While American administrations have traditionally believed that our national interests are best protected by stability in the Middle East, the Bush people believe that the existing autocratic regimes hurt us, and that we would be better off with democratic ones. Many liberal types in Washington agree with this goal, although they doubt the administration’s competence and sincerity. Thus “democracy-promotion” has achieved consensus in DC, at least as an ideal. However, in Western Europe and the Middle East, absolutely everyone is against a project of US-sponsored democratic regime change.
Carothers feels that the project will be extremely difficult, at best. The US lacks credibility with Arabs and Muslims because of our traditional support for autocratic regimes, our tilt to Israel, and our botched invasion of Iraq. Many powerful actors in the US have mixed motives, wanting to preserve cosy business relationships or to cooperate with Arab police states in the “war on terror.”
Above all, democracy-promotion is difficult because regimes like those in Egypt, Saudi Arabia, Yemen, Syria, and Morocco are well-established, well-funded, and ruthless. They have plans for the orderly succession of power and face no dangerous insurgencies other than al Qaeda. It is extremely rare in human history for democratic movements to succeed under such conditions. This is not an argument that Arabs are unready or unsuited for democracy. However, democratic reform is always difficult, and the stars are very badly aligned in the Middle East.

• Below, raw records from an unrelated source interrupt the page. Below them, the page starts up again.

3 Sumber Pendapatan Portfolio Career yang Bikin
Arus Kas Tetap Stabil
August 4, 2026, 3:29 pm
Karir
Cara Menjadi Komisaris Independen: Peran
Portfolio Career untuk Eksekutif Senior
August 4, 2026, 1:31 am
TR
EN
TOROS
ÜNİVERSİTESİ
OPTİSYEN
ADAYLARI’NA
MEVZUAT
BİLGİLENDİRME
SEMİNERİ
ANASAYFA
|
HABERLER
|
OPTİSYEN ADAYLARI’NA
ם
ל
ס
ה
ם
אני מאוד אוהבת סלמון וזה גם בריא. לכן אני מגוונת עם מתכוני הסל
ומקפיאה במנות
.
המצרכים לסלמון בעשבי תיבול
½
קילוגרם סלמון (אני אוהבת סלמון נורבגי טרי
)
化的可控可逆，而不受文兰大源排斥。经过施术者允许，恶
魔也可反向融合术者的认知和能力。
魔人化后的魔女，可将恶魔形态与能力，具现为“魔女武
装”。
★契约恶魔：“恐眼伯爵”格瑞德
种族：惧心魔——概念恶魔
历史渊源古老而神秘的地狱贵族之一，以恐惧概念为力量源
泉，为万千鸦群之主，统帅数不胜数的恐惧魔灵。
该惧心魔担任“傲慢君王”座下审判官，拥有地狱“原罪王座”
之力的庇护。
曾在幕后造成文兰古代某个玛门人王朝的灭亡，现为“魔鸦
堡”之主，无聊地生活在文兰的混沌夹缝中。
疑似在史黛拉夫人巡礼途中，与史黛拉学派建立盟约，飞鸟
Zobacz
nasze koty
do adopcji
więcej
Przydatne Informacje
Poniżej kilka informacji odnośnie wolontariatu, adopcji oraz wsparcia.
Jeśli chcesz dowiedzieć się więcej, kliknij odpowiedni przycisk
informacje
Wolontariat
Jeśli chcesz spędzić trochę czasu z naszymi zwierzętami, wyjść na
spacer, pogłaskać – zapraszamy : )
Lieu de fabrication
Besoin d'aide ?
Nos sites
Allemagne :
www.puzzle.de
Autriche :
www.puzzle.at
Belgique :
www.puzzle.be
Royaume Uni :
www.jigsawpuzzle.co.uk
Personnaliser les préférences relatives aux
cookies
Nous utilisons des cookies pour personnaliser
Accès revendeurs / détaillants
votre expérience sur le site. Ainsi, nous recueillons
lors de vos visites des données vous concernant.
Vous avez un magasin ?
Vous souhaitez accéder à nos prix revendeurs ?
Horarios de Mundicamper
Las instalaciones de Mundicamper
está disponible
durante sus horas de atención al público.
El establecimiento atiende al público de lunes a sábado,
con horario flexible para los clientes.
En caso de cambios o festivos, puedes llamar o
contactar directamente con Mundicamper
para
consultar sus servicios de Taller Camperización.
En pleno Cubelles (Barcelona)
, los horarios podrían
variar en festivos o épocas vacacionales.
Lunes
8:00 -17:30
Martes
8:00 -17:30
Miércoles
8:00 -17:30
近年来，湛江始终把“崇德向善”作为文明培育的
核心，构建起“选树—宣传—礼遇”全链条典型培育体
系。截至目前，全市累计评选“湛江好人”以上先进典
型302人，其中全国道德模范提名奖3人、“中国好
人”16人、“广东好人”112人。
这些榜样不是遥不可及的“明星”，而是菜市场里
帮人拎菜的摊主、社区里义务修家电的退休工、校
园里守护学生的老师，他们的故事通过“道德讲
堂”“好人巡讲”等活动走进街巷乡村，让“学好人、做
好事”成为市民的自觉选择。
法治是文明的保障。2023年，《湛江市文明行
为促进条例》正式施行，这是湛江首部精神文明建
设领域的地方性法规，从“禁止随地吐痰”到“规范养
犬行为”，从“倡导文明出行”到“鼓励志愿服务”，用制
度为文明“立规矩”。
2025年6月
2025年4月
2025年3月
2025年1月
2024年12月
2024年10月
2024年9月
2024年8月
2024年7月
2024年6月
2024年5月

Carothers doubts that there is any trick, any silver-bullet, any comprehensive strategy that we could employ to boost democracy in the region, even if our intentions were reasonably good. In theory, however, we could make democracy-promotion a consistent goal and then constantly seek opportunities to advance it: in diplomacy, military exchanges, trade policy, progaganda, and economic aid. If we also sought opportunities to work multilaterally–indeed, if we sometimes hid behind trusted third parties, such as the Nordic countries–then we could make incremental progress. At a minimum, we could gradually improve our credibility and thereby put ourselves in a position to help substantially if the situation ever changed in the Middle East.